__Exercise instructions__
Take the entries below and print only the lines from the one with "Microondasbarato.com participa en" through the one with "También participa en", exactly as they stand, both ends included.

__Record extracts__
============

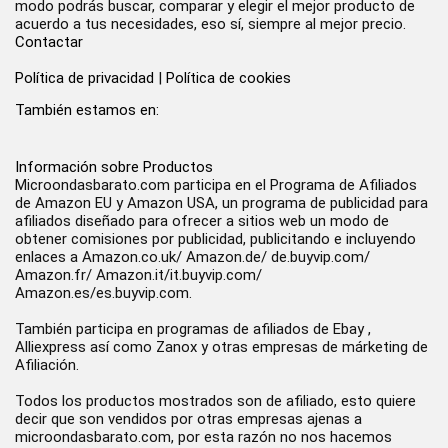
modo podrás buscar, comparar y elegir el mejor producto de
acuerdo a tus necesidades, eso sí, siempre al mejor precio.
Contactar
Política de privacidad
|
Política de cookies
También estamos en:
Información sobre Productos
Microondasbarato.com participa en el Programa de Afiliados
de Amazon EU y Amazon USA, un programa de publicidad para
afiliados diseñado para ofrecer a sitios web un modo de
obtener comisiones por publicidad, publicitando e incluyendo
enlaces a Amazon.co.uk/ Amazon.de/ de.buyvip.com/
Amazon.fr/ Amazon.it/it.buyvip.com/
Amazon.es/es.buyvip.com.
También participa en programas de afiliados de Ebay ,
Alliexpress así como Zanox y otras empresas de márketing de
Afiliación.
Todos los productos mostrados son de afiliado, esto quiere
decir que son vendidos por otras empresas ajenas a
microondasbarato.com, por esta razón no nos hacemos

============

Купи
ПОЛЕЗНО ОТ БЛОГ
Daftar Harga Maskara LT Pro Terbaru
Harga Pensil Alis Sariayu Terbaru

============

__Response area__
Microondasbarato.com participa en el Programa de Afiliados
de Amazon EU y Amazon USA, un programa de publicidad para
afiliados diseñado para ofrecer a sitios web un modo de
obtener comisiones por publicidad, publicitando e incluyendo
enlaces a Amazon.co.uk/ Amazon.de/ de.buyvip.com/
Amazon.fr/ Amazon.it/it.buyvip.com/
Amazon.es/es.buyvip.com.
También participa en programas de afiliados de Ebay ,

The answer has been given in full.